Answer: If the particle is not traveling at relativistic speeds then we know that for the momentum, p=mv and for the kinetic energy, K = 1/2mv^2. If we use De Broglie's equation for momentum (p = h/2L) we see that K = h^2/(8mL).
Question #4: If the size of the box is increased, will the ground state energy increase or decrease?
Answer: As L increase we can see from the equation above that the ground state energy will decrease.
Question #5: In the limit of a very large box, what will happen to the ground state energy and the spacing between allowed energy levels? Can this result explain why quantum effects are not noticable in everyday, macroscopic situations?
Answer: As L increases to macroscopic levels the ground state energy decrease to such a insignificant amount that it is almost impossible to detect by conventional methods for measuring energy.
Question #6: In the limit of a very massive particle, what will happen to the ground state energy and the spacing between allowed energy levels?
Answer: Since mass is also in the divisor in the above equation very massive objects also a negligible ground state energy.
Question #7: If a measurement is made of the particle's position while in the ground state, at what position is it most likely to be detected?
Answer: The particle is most likely to be found in the center of the box.
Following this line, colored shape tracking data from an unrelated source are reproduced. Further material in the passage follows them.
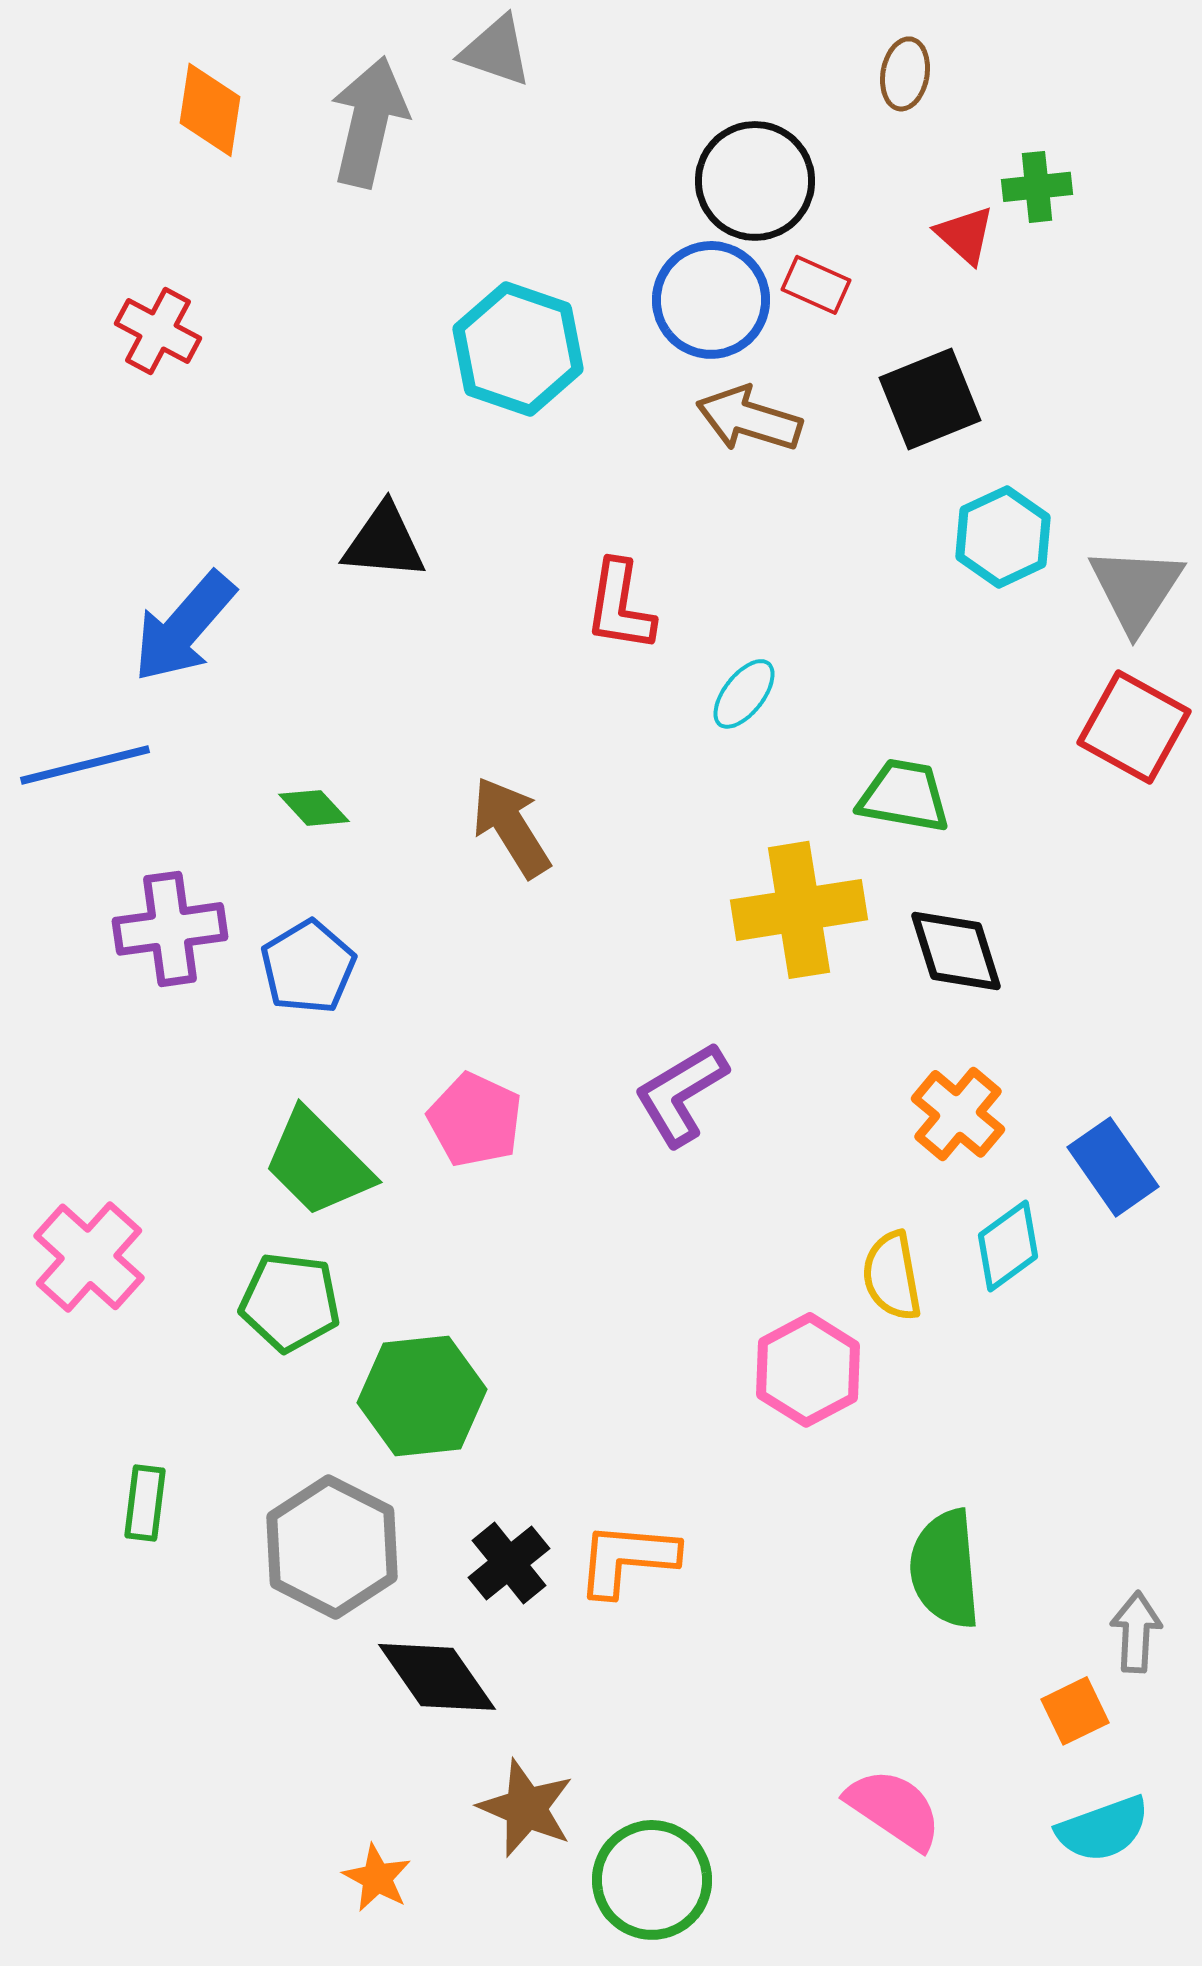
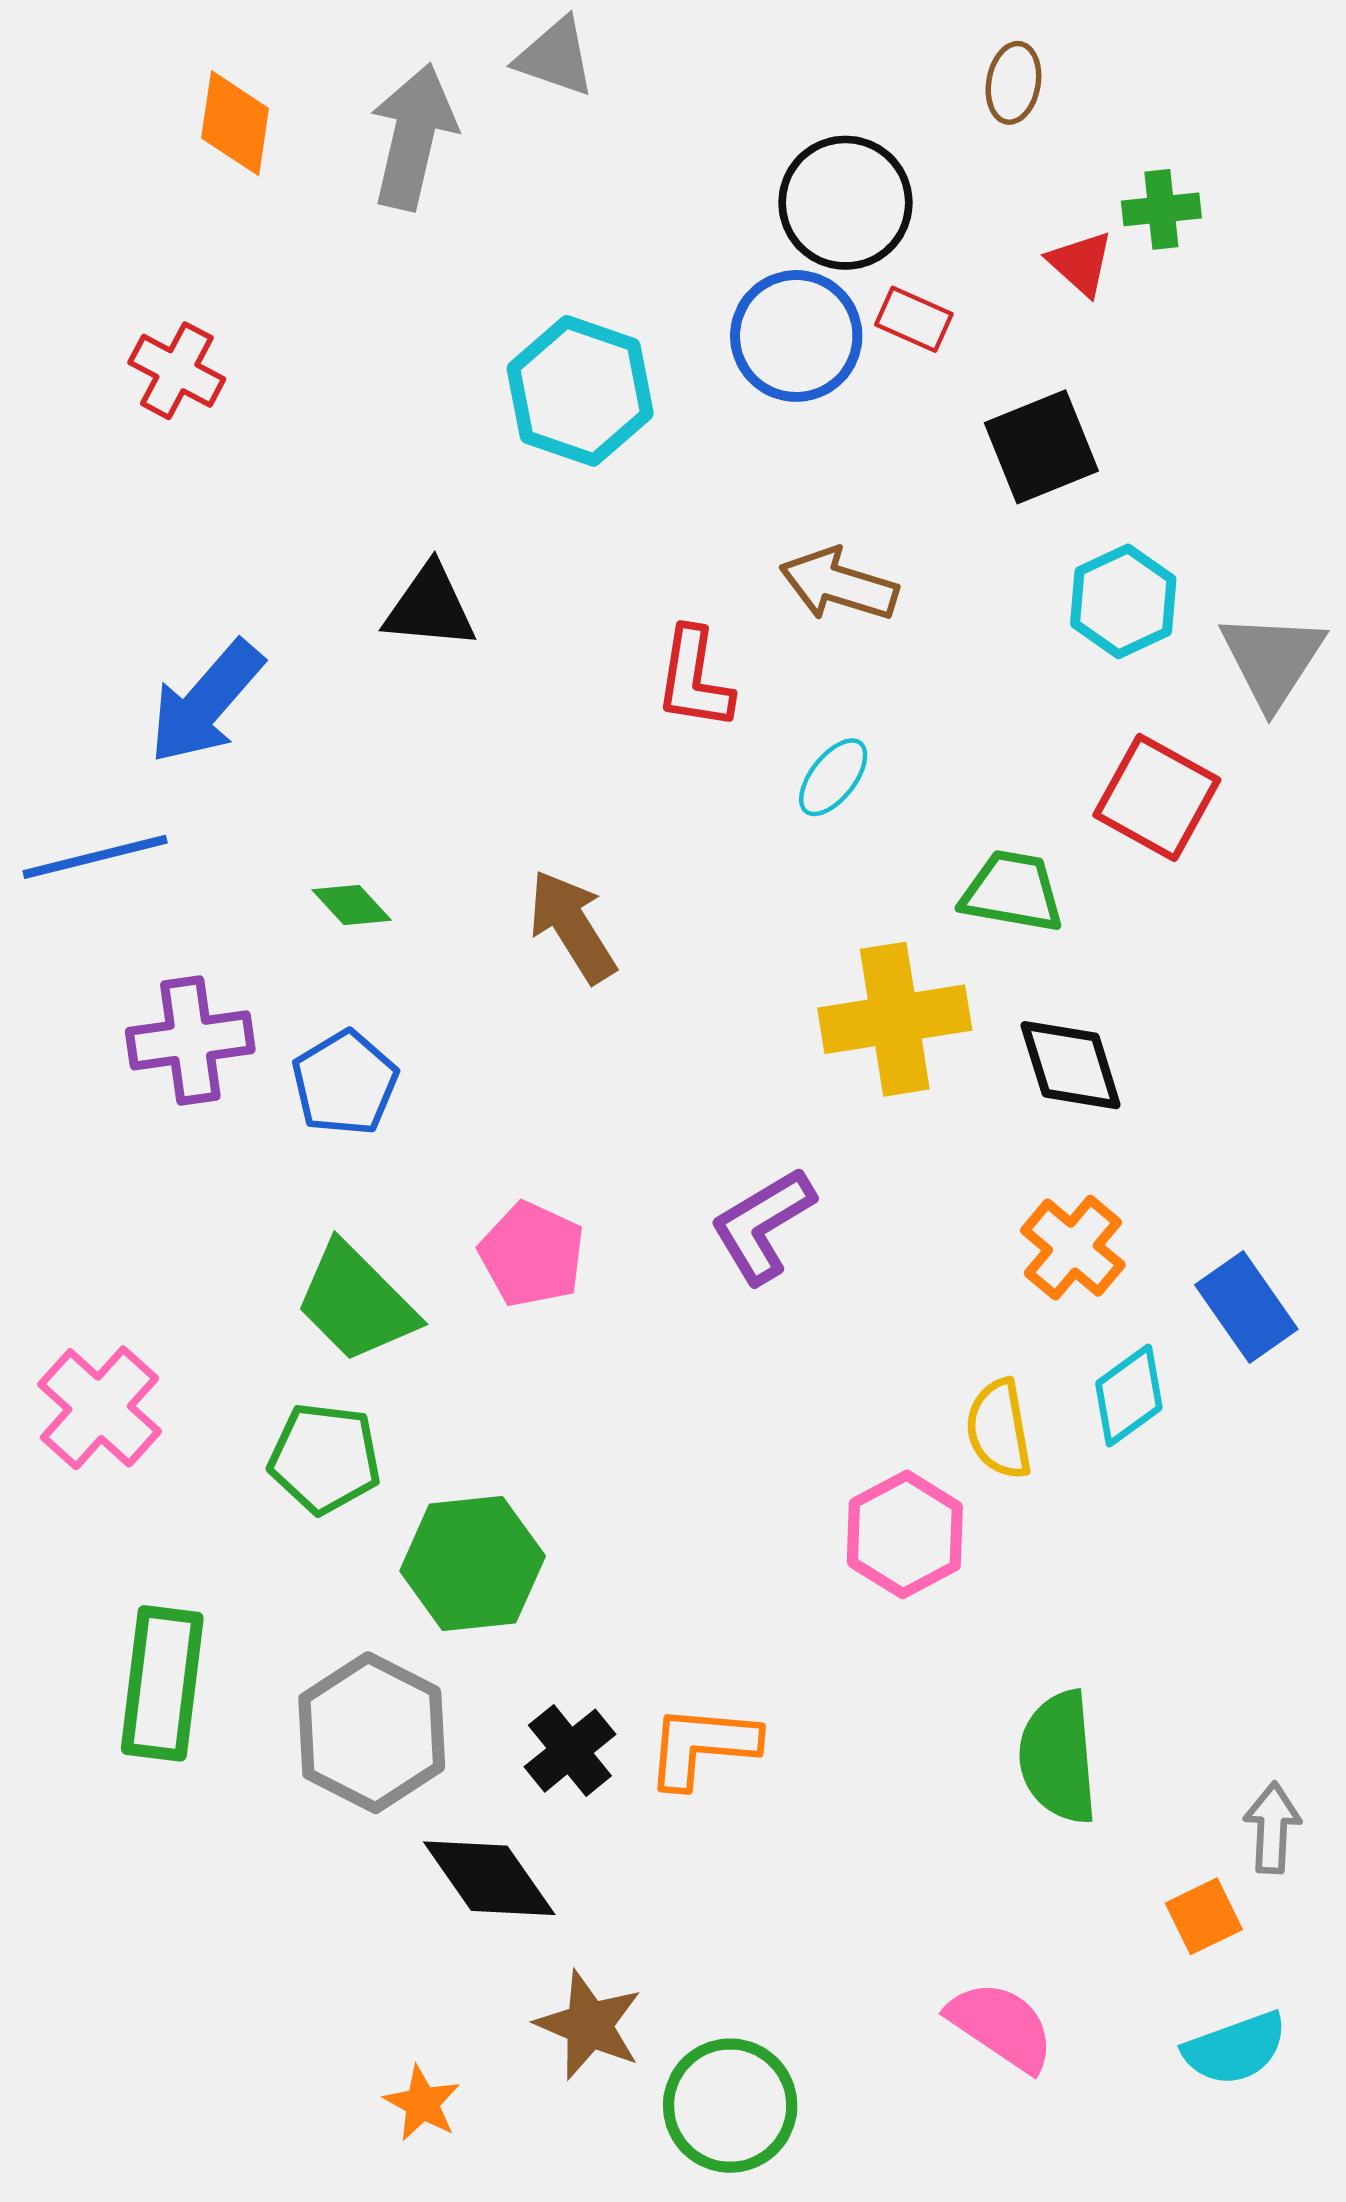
brown arrow: (749, 419) -> (839, 585), moved
red square: (1134, 727) -> (1157, 797), moved
green rectangle: (145, 1503) -> (162, 1683), size x1.8

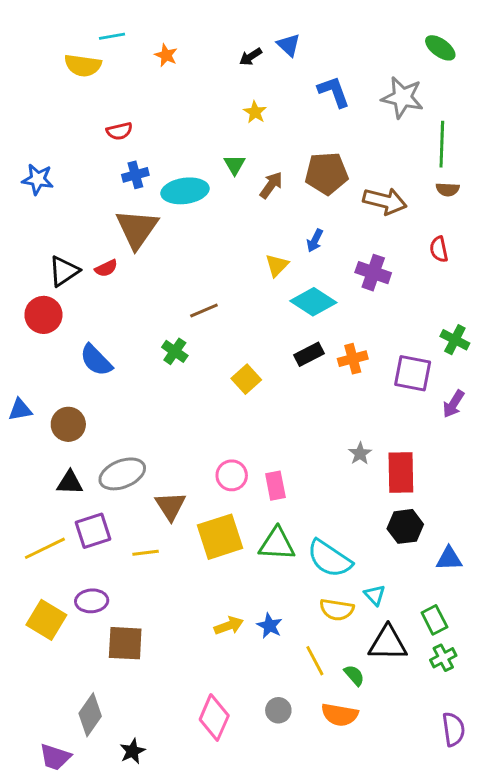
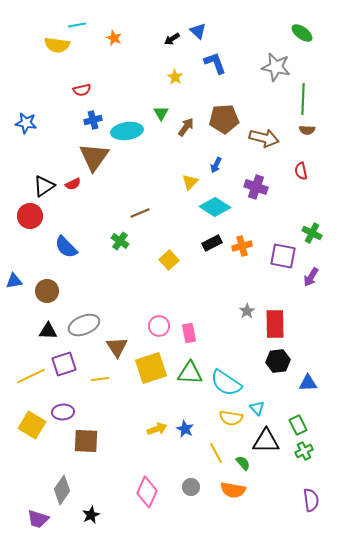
blue L-shape: (334, 92) -> (215, 63), moved

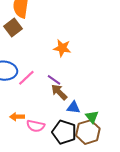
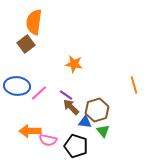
orange arrow: (17, 117) -> (30, 131), size x1.5
brown hexagon: (88, 132) -> (97, 110), moved

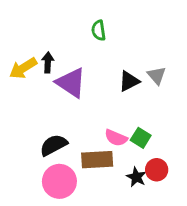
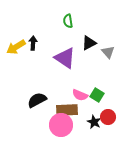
black triangle: (129, 81) -> (89, 43), moved
purple triangle: (71, 83) -> (65, 58), moved
pink circle: (59, 181) -> (61, 125), moved

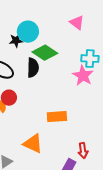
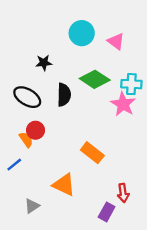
cyan circle: (28, 32) -> (82, 33), moved
green diamond: (45, 53) -> (95, 79), moved
orange rectangle: (57, 117) -> (92, 153), turned 42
Question #8: The most likely position to detect the particle, when it is in the ground state, is in the center of the box. Does this observation depend on either the mass of the particle or the size of the box?
Answer: No because the wave function is independent of the mass and the particle is always most likely to be found at the center of the box.
Question #9: The most likely position to detect the particle, when it is in the ground state, is in the center of the box. Does this observation hold true at higher energy levels?
Answer: No, for for example the most likely place to find the particle when it is in the first excited state is at L/4 and 3L/4.
Question #10: In the limit of large n, what will happen to the spacing between regions of high and low probability of detection? Does this agree with what is observed in everyday, macroscopic situations?
Answer: In the limit of a large n the probability density function gets "squished" together and appears to be constant. This means that the particle has become a "free particle" and has an equal probability to be found in all locations.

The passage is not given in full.